Nice videos and good to know some of these things. However, you rarely ever get to use such theoretical knowledge, until you build libraries, distributed/fault-tolerant DBMS/OS'es for others to use, or simply to understand why something doesn't work as well in production as it did in testing.
It's funny hearing theoreticians talking about programming, because their natures are inherently anti-programming. Such people seek the grand, generic and unified descriptions of the world (constraints), which is not what programming is about. Programming, if you think about it, is really about the execution itself and all of its explicit details, which is why in the end OO is so tempting, but still a dead end (sorry C++11). It's very often mostly about the process (actions), being a good start and focus throughout the lifecycle. Also programs need to be as near as 100% correct as possible, sometimes just because we can, but more often because it's a pain in the butt to fix those 1-5% where it did go bonkers. In the real world, the last percentages never get fixed, simply because it's not cost-effective enough to design for it in the first place.
In my youth, I went into the same trap. Built alot of libraries, thinking I was productive on my own hobby projects, while I was really just learning programming and creating waste (non-used code). Theoretical models are kind of the same trap, at least if you think you're doing programming, because spending time describing the world, is not really directly productive, but it may or may not advance computer science. I suspect, it just as well may be a way to psychologically cope with an inherently uncertain and undeterministic world.
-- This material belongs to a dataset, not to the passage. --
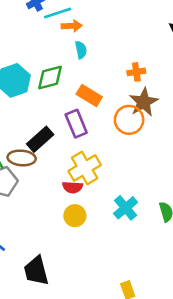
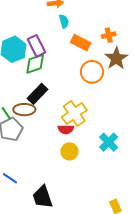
green diamond: (50, 78) -> (35, 64), moved
orange rectangle: (89, 95) -> (81, 43), moved
orange circle: (129, 120) -> (92, 72), moved
purple rectangle: (76, 124) -> (36, 46), moved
Lastly, and this is a bit funny, theoreticians are often searching in vain for "holy grails": Ie. to find the solution where the definition will tell everything about the function, without side-effects or revealing the inner workings and dependencies of the function. As if an object can be modeled perfectly, or is not good enough by itself (hello Lisp!). It's funny, cause it's kind of the same type of hunt when you see a cat or dog chasing its tail, and is the kind of activity where any experienced practitioner will just chuckle and mumble something about weighing the right level of granularity against acceptable costs and risks.
The search itself is always respectable, but often a bit delusional all the same. Sometimes though, it sparks new light and understandings that changes the world forever.